*** RECORD EXTRACTS ***
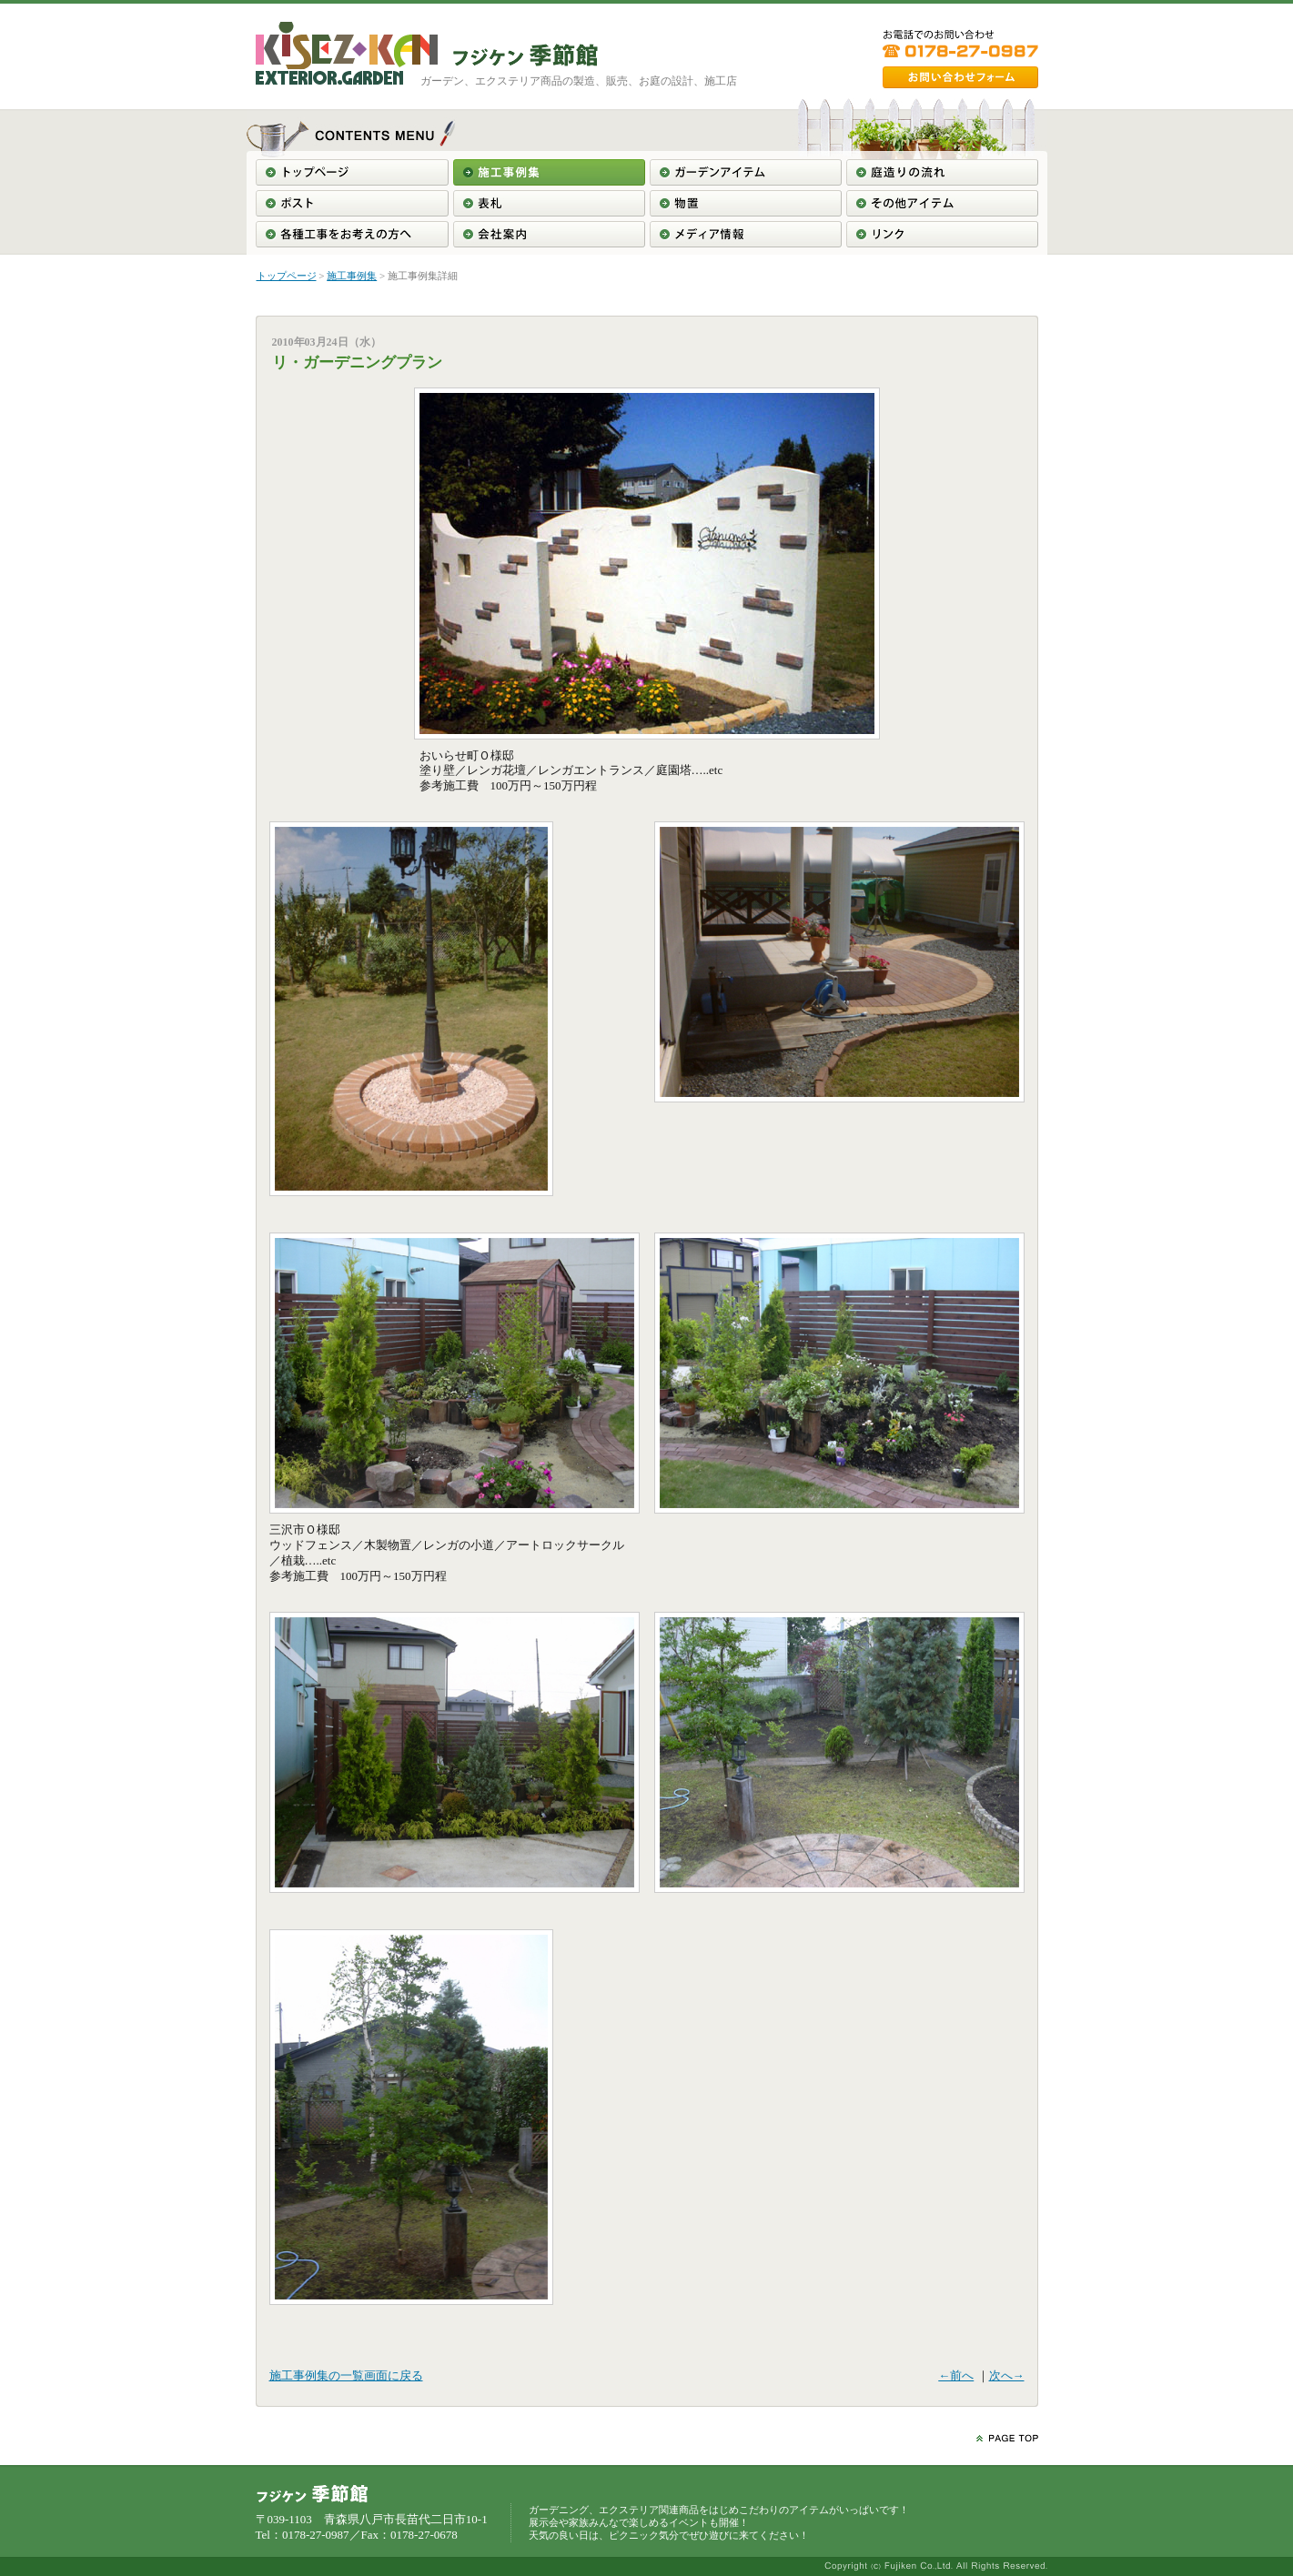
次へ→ (1007, 2375)
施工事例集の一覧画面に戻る (346, 2375)
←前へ (956, 2375)
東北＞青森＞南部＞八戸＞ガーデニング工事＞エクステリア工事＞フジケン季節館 (525, 55)
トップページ (287, 275)
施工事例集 (352, 275)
*** End of RECORD EXTRACTS ***
● EXERCISE PROMPT: An exact repeat of the lines from the one containing "東北＞青森＞南部＞八戸＞ガーデニング工事＞エクステリア工事＞フジケン季節館 (525, 55)" through the final line of the entries is the whole answer.

● OUTPUT BELOW:
東北＞青森＞南部＞八戸＞ガーデニング工事＞エクステリア工事＞フジケン季節館 (525, 55)
トップページ (287, 275)
施工事例集 (352, 275)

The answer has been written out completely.